Montenegro has one of the highest tobacco-usage rates in Europe.
Montenegro has one of the highest tobacco-usage rates in Europe.

Montenegro, which has one of the highest tobacco-usage rates in Europe, has banned smoking in indoor public places.

Under the law taking effect on August 14, smoking is banned in all closed public places, including restaurants and cafes, although casinos have received an exception to the new rules.

The law passed parliament in a unanimous vote on July 31 after Health Minister Kenan Hrapovic said an anti-tobacco law adopted in 2004 did not bring the expected results.
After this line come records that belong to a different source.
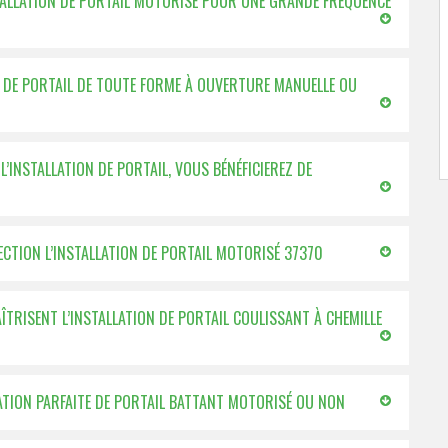
STALLATION DE PORTAIL MOTORISÉ POUR UNE GRANDE FRÉQUENCE
ON DE PORTAIL DE TOUTE FORME À OUVERTURE MANUELLE OU
’INSTALLATION DE PORTAIL, VOUS BÉNÉFICIEREZ DE
FECTION L’INSTALLATION DE PORTAIL MOTORISÉ 37370
AÎTRISENT L’INSTALLATION DE PORTAIL COULISSANT À CHEMILLE
LATION PARFAITE DE PORTAIL BATTANT MOTORISÉ OU NON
Hrapovic said his office will "persevere in its efforts to enforce every section of the law to the letter."

A World Bank study put Montenegro's smoking rate in 2016 at nearly 46 percent of people above age 15, while the country's Health Ministry estimates that some 400 Montenegrins are diagnosed with lung cancer each year.

Fines for violating the law -- which also regulates cigarette sales and mandates warnings on packages -- range from $560 to $22,370.

Under the law, businesses will be allowed to set up separate rooms to accommodate smokers.

Some leaders in the restaurant and tourist industries have expressed concerns that the new law could adversely affect revenue at their establishments.

Smoking indoors continues to be widespread in the Balkan region, although Croatia and North Macedonia have similar bans on closed public places.